═══ Dataset excerpts
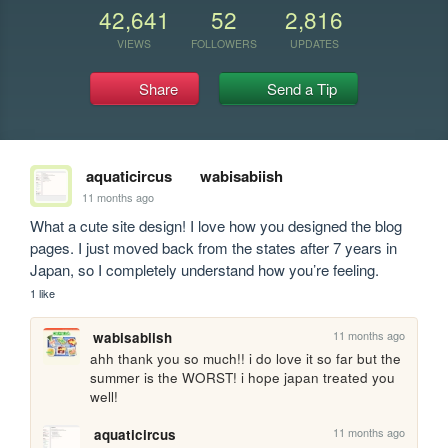
42,641
52
2,816
VIEWS
FOLLOWERS
UPDATES
Share
Send a Tip
aquaticircus
wabisabiish
11 months ago
What a cute site design! I love how you designed the blog 
pages. I just moved back from the states after 7 years in 
Japan, so I completely understand how you’re feeling.
1 like
11 months ago
wabisabiish
ahh thank you so much!! i do love it so far but the 
summer is the WORST! i hope japan treated you 
well!
11 months ago
aquaticircus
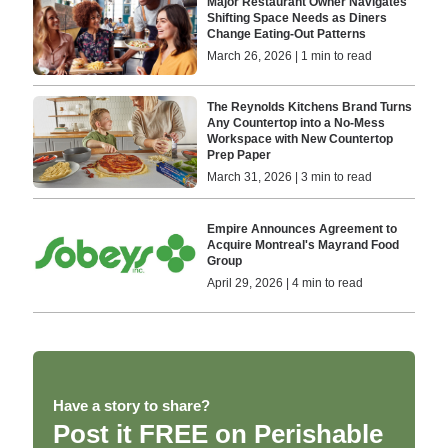
Major Restaurant Owner Navigates
Shifting Space Needs as Diners
Change Eating-Out Patterns
March 26, 2026 | 1 min to read
The Reynolds Kitchens Brand Turns
Any Countertop into a No-Mess
Workspace with New Countertop
Prep Paper
March 31, 2026 | 3 min to read
Empire Announces Agreement to
Acquire Montreal's Mayrand Food
Group
April 29, 2026 | 4 min to read
Have a story to share?
Post it FREE on Perishable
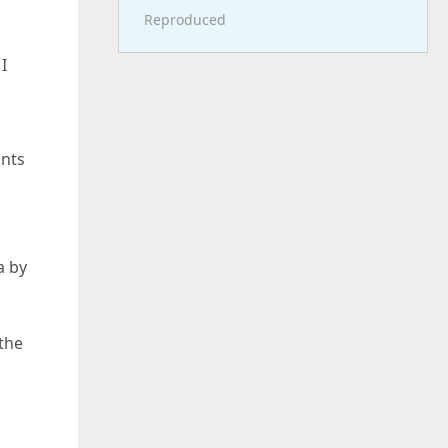
Reproduced
I
ints
a by
 the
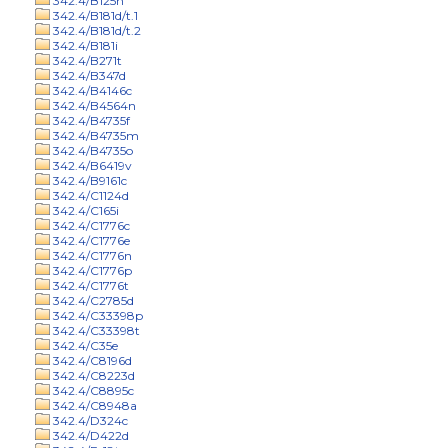
342.4/B125n
342.4/B181d/t.1
342.4/B181d/t.2
342.4/B181i
342.4/B271t
342.4/B347d
342.4/B4146c
342.4/B4564n
342.4/B4735f
342.4/B4735m
342.4/B4735o
342.4/B6419v
342.4/B9161c
342.4/C1124d
342.4/C165i
342.4/C1776c
342.4/C1776e
342.4/C1776n
342.4/C1776p
342.4/C1776t
342.4/C2785d
342.4/C33398p
342.4/C33398t
342.4/C35e
342.4/C8196d
342.4/C8223d
342.4/C8895c
342.4/C8948a
342.4/D324c
342.4/D422d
══════
* **What needs to be done**: Which lines of the entries above contain the word "read"? Copy each of them.

* **Solution to the exercise**:
March 26, 2026 | 1 min to read
March 31, 2026 | 3 min to read
April 29, 2026 | 4 min to read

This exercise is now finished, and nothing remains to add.